This is capacity-building, and this is also what being a community-engaged researcher looks like. It is intentional and grounded in authentic community interactions. It is founded in respect, and fosters partnerships among those with lived experiences at the collision point of social and environmental justice. It is a fundamental shift to the ways in which we as researchers, scientists, and academics interact with the people in our research communities.
For me, as a behavioral scientist, my affinity for public health, environmental justice, and community are personal and professional, as it is profoundly linked with my morals and ethics. My upbringing in Detroit has shaped my desire to truly impact the lives and livelihoods of the marginalized communities that I come from and stand with.
It is this interconnectedness of the past and high regard in the actuality of the present, that drives this desire to disrupt and agitate the status quo.

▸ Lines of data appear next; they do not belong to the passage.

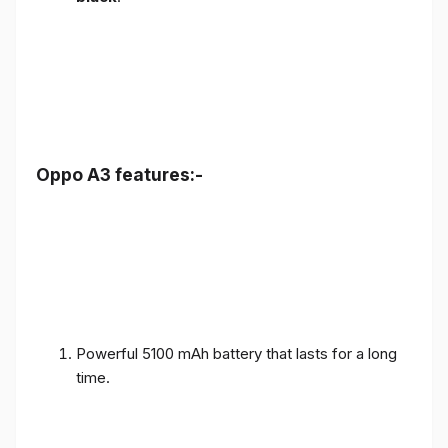
Oppo A3 features:-
Powerful 5100 mAh battery that lasts for a long
time.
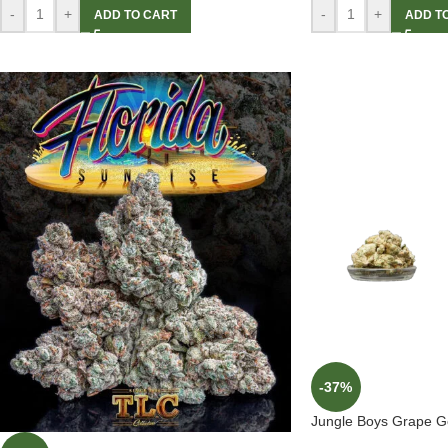
-
+
-
+
ADD TO CART
ADD T
-37%
Jungle Boys Grape Ge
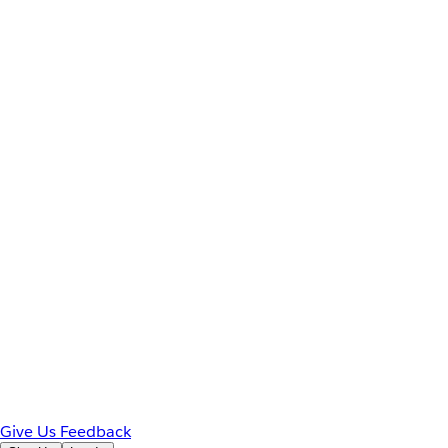
Give Us Feedback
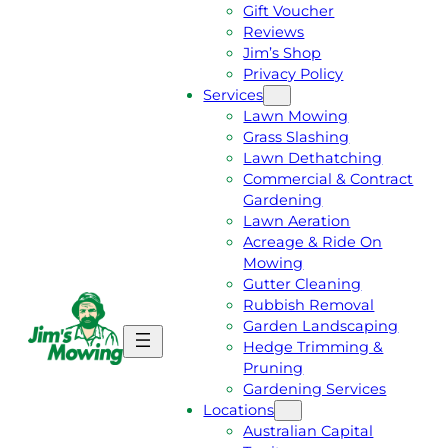
Gift Voucher
Reviews
Jim’s Shop
Privacy Policy
Services
Lawn Mowing
Grass Slashing
Lawn Dethatching
Commercial & Contract
Gardening
Lawn Aeration
Acreage & Ride On
Mowing
Gutter Cleaning
Rubbish Removal
Garden Landscaping
G
C
Hedge Trimming &
E
A
Pruning
T
L
Gardening Services
A
L
Locations
F
J
Australian Capital
R
I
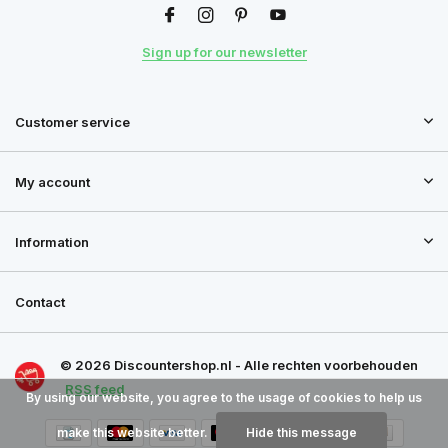
Sign up for our newsletter
Customer service
My account
Information
Contact
© 2026 Discountershop.nl - Alle rechten voorbehouden
RSS feed
By using our website, you agree to the usage of cookies to help us
make this website better.
Hide this message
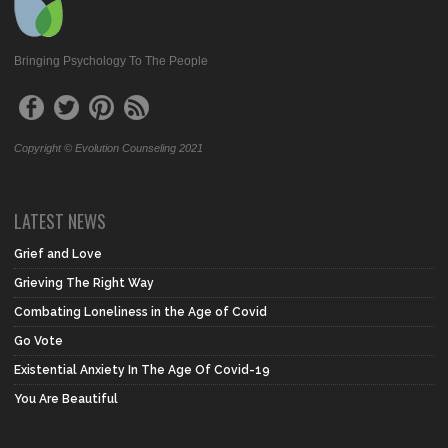
Bringing Psychology To The People
Copyright © Evolution Counseling 2021
LATEST NEWS
Grief and Love
Grieving The Right Way
Combating Loneliness in the Age of Covid
Go Vote
Existential Anxiety In The Age Of Covid-19
You Are Beautiful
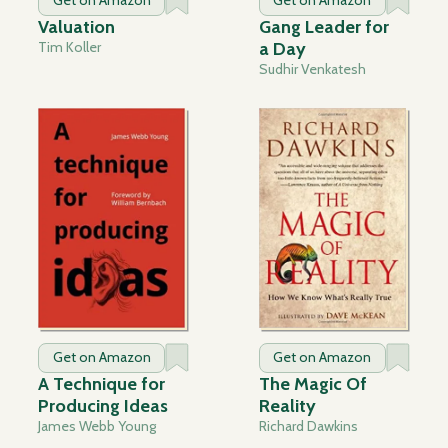
Get on Amazon
Get on Amazon
Valuation
Gang Leader for
Tim Koller
a Day
Sudhir Venkatesh
Get on Amazon
Get on Amazon
A Technique for
The Magic Of
Producing Ideas
Reality
James Webb Young
Richard Dawkins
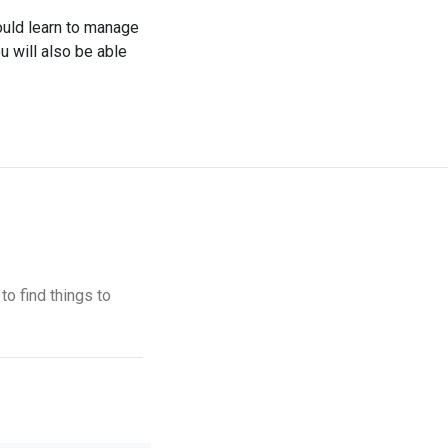
hould learn to manage
u will also be able
to find things to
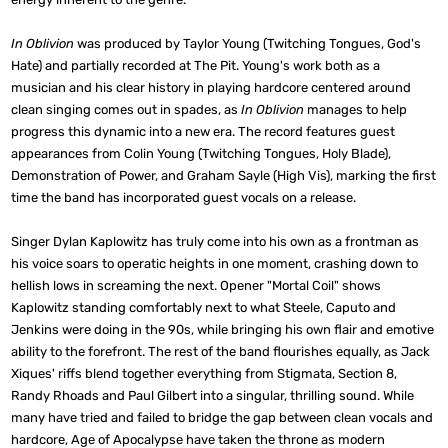
In Oblivion
was produced by Taylor Young (Twitching Tongues, God's
Hate) and partially recorded at The Pit. Young's work both as a
musician and his clear history in playing hardcore centered around
clean singing comes out in spades, as
In Oblivion
manages to help
progress this dynamic into a new era. The record features guest
appearances from Colin Young (Twitching Tongues, Holy Blade),
Demonstration of Power, and Graham Sayle (High Vis), marking the first
time the band has incorporated guest vocals on a release.
Singer Dylan Kaplowitz has truly come into his own as a frontman as
his voice soars to operatic heights in one moment, crashing down to
hellish lows in screaming the next. Opener "Mortal Coil" shows
Kaplowitz standing comfortably next to what Steele, Caputo and
Jenkins were doing in the 90s, while bringing his own flair and emotive
ability to the forefront. The rest of the band flourishes equally, as Jack
Xiques' riffs blend together everything from Stigmata, Section 8,
Randy Rhoads and Paul Gilbert into a singular, thrilling sound. While
many have tried and failed to bridge the gap between clean vocals and
hardcore, Age of Apocalypse have taken the throne as modern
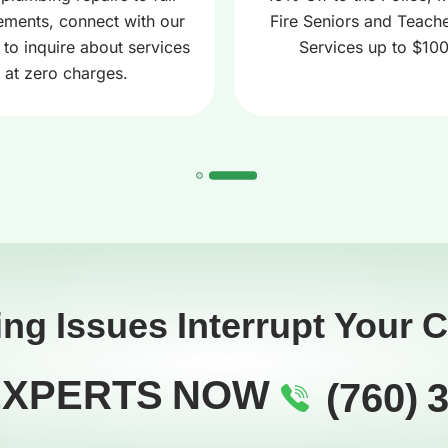
ements, connect with our
Fire Seniors and Teache
 to inquire about services
Services up to $10
at zero charges.
ing Issues Interrupt Your 
EXPERTS NOW
(760) 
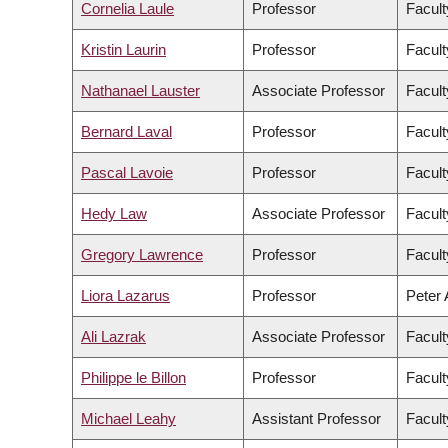
Cornelia Laule
Professor
Facult
Kristin Laurin
Professor
Facult
Nathanael Lauster
Associate Professor
Facult
Bernard Laval
Professor
Facult
Pascal Lavoie
Professor
Facult
Hedy Law
Associate Professor
Facult
Gregory Lawrence
Professor
Facult
Liora Lazarus
Professor
Peter 
Ali Lazrak
Associate Professor
Facul
Philippe le Billon
Professor
Facult
Michael Leahy
Assistant Professor
Facult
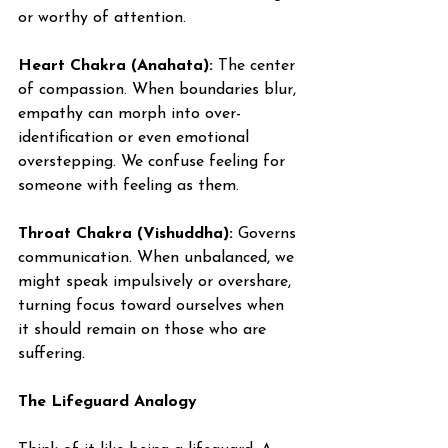
or worthy of attention.
Heart Chakra (Anahata):
 The center 
of compassion. When boundaries blur, 
empathy can morph into over-
identification or even emotional 
overstepping. We confuse feeling for 
someone with feeling as them.
Throat Chakra (Vishuddha):
 Governs 
communication. When unbalanced, we 
might speak impulsively or overshare, 
turning focus toward ourselves when 
it should remain on those who are 
suffering.
The Lifeguard Analogy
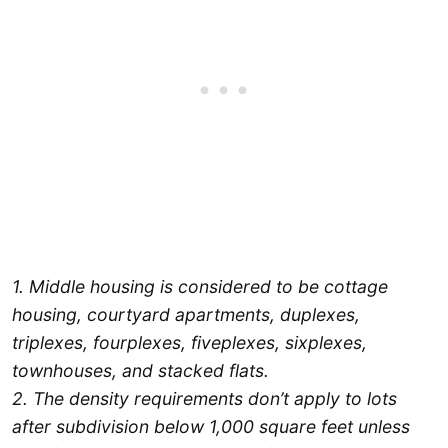
1. Middle housing is considered to be cottage
housing, courtyard apartments, duplexes,
triplexes, fourplexes, fiveplexes, sixplexes,
townhouses, and stacked flats.
2. The density requirements don’t apply to lots
after subdivision below 1,000 square feet unless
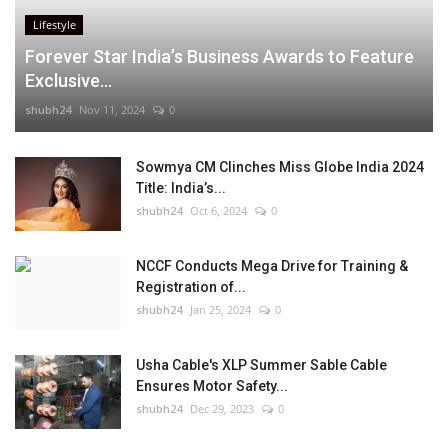
Lifestyle
Forever Star India’s Business Awards to Feature
Exclusive...
shubh24
Nov 11, 2024
0
Sowmya CM Clinches Miss Globe India 2024
Title: India’s...
shubh24
Oct 6, 2024
0
NCCF Conducts Mega Drive for Training &
Registration of...
shubh24
Jan 25, 2024
0
Usha Cable's XLP Summer Sable Cable
Ensures Motor Safety...
shubh24
Dec 29, 2023
0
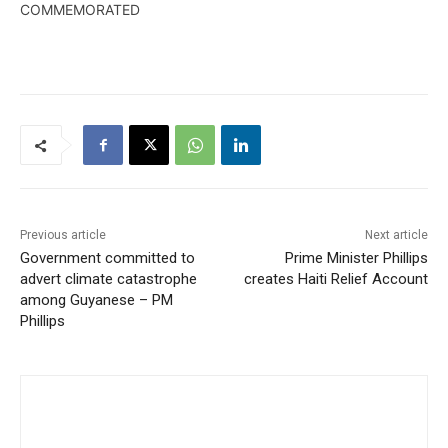
COMMEMORATED
Previous article
Next article
Government committed to
Prime Minister Phillips
advert climate catastrophe
creates Haiti Relief Account
among Guyanese – PM
Phillips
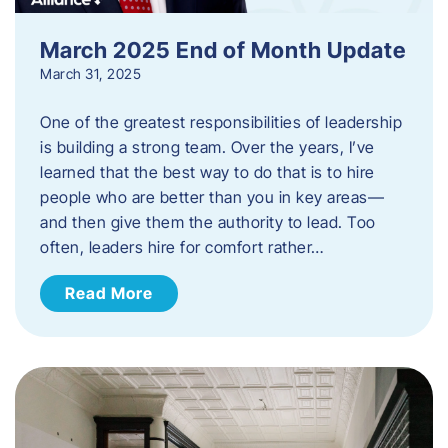
March 2025 End of Month Update
March 31, 2025
One of the greatest responsibilities of leadership
is building a strong team. Over the years, I’ve
learned that the best way to do that is to hire
people who are better than you in key areas—
and then give them the authority to lead. Too
often, leaders hire for comfort rather…
Read More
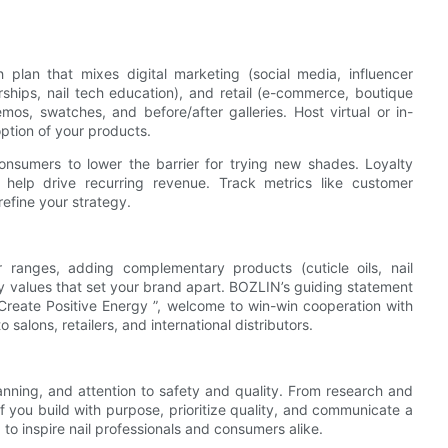
 plan that mixes digital marketing (social media, influencer
rships, nail tech education), and retail (e-commerce, boutique
mos, swatches, and before/after galleries. Host virtual or in-
option of your products.
r consumers to lower the barrier for trying new shades. Loyalty
help drive recurring revenue. Track metrics like customer
refine your strategy.
ranges, adding complementary products (cuticle oils, nail
 values that set your brand apart. BOZLIN’s guiding statement
Create Positive Energy ”, welcome to win-win cooperation with
alons, retailers, and international distributors.
planning, and attention to safety and quality. From research and
If you build with purpose, prioritize quality, and communicate a
 to inspire nail professionals and consumers alike.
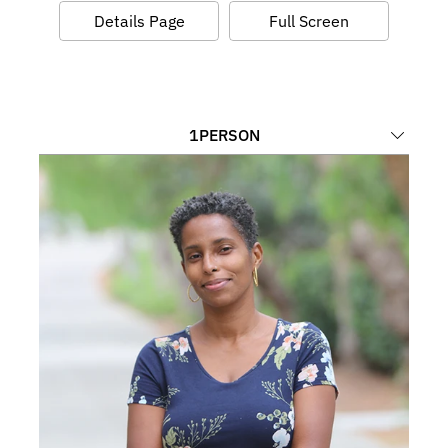
Details Page
Full Screen
1
PERSON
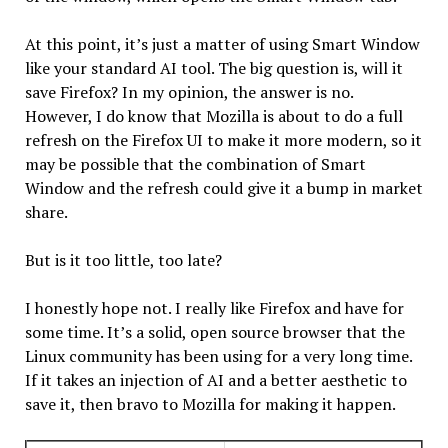
At this point, it’s just a matter of using Smart Window
like your standard AI tool. The big question is, will it
save Firefox? In my opinion, the answer is no.
However, I do know that Mozilla is about to do a full
refresh on the Firefox UI to make it more modern, so it
may be possible that the combination of Smart
Window and the refresh could give it a bump in market
share.
But is it too little, too late?
I honestly hope not. I really like Firefox and have for
some time. It’s a solid, open source browser that the
Linux community has been using for a very long time.
If it takes an injection of AI and a better aesthetic to
save it, then bravo to Mozilla for making it happen.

Dana Williamson, PhD, MPH is an ASPPH (Association of School and Programs of Public Health) Environmental Health Fellow hosted at the U.S Environmental Protection Agency. She is also an alum of the Robert Wood Johnson Foundation Health Policy Research Scholars program.
This essay was produced through the Agents of Change in Environmental Justice fellowship. Agents of Change empowers emerging leaders from historically excluded backgrounds in science and academia to reimagine solutions for a just and healthy planet.
Banner photo: Mural in Detroit. (Credit: Mike Boening Photography/flickr)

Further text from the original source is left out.